Are you looking for a way to extend the life of your older Intel Corp. Pentium PC systems and make them Year 2000-compliant at the same time? These two tasks seem incompatible at first, but the FCW Test Center has come up with a solution.

Are you looking for a way to extend the life of your older Intel Corp. Pentium PC systems and make them Year 2000-compliant at the same time? These two tasks seem incompatible at first, but the FCW Test Center has come up with a solution.

When upgrading an older system there are two questions to keep in mind: First, will the upgraded system be Year 2000-compliant? Second, will you see a performance increase adequate enough to extend the life of the PC at least two years?

Unfortunately, there is no all-in-one product that will solve both of these problems. But there is a way to upgrade these systems and at the same time make them Year 2000-compliant for a relatively small price and a little bit of setup time. We looked at two hardware cards from different companies that, when used together, make this solution possible.

The first card we looked at is the AcceleraPCI from Evergreen Technologies. This easy-to-install CPU upgrade card can take your old, tired Pentium systems and bring performance up to a Pentium II-class level.

AcceleraPCI is a single add-in card that slips into any available PCI slot in the computer. The card sports its own memory sockets and CPU fan. The use of the card's own memory allows the CPU on the AcceleraPCI to access memory data directly from the upgrade card rather than across the slower system bus, effectively eliminating the need to use the slower memory in the computer system.

Our card came with a 433 MHz Intel Celeron processor on it with 64M of SDRAM, but a 466 MHz processor now should be available.
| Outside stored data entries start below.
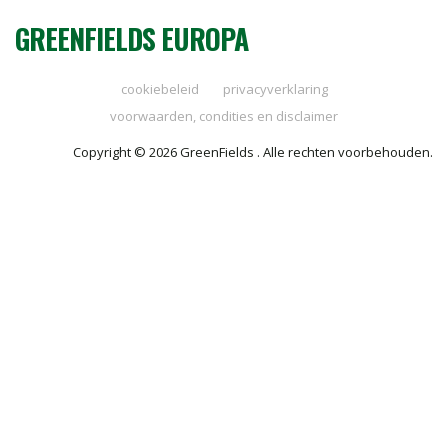
GREENFIELDS EUROPA
cookiebeleid
privacyverklaring
voorwaarden, condities en disclaimer
Copyright © 2026 GreenFields . Alle rechten voorbehouden.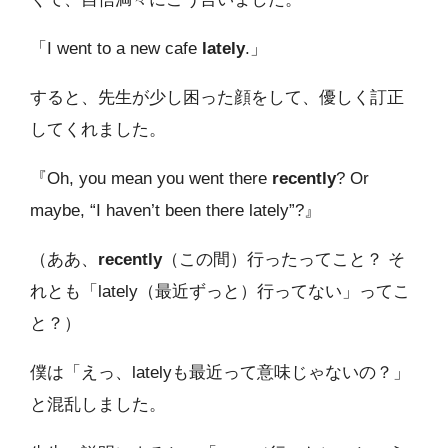
「I went to a new cafe
lately
.」
すると、先生が少し困った顔をして、優しく訂正
してくれました。
『Oh, you mean you went there
recently
? Or
maybe, “I haven’t been there lately”?』
（ああ、
recently
（この間）行ったってこと？ そ
れとも「lately（最近ずっと）行ってない」ってこ
と？）
僕は「えっ、latelyも最近って意味じゃないの？」
と混乱しました。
Evergreen's easy-to-run initial setup program reports the current system speed and informs you whether you can upgrade the system with the AcceleraPCI card. You also can find software on the Evergreen World Wide Web site so you can perform this task free of charge before purchasing the card.

We used a Dell Computer Corp. 100 MHz Pentium-based system with 32M of memory to test the ability of the AcceleraPCI card to increase performance.

The original system scored a dreadful 29 on the Business Application Performance Corp.'s SYSmark/98 benchmark. After we ran Evergreen's installation software and installed the card - which was extremely easy and took a few minutes - we reran the test. We were astounded with the difference: The upgraded system scored a 120 on the same test, which in relative terms was about a 400 percent performance increase.

This placed system performance at a level just below that of a true 400 MHz Celeron system. That kind of speed increase will easily extend the performance life of a system by at least two years.

Fixing Y2K

Unfortunately, a two-year extension will not be worth much if the older system is not Year 2000-compliant.

Although the AcceleraPCI card can correct older Y2K BIOS date-and-time interpretation problems, it will not solve any real-time clock (RTC) issues.

We ran a Year 2000 compliance test from Micro2000 Inc. (www.micro2000.com), which tests for both the BIOS level function and the RTC function. In our case, the older Dell system passed the BIOS level test without a problem but, predictably, failed the RTC rollover test.

To solve our Year 2000 problem, we looked at the Millennium Key/PC Year 2000 upgrade card from RMM Inc. This small card comes in an 8-bit ISA format and fits easily into an 8- or 16-bit ISA slot. It installs quickly and requires no software. Best of all, it solved our RTC rollover problem. The Millennium Key card intercepts software calls to both the BIOS and RTC, then returns the proper date and time stamp to the software.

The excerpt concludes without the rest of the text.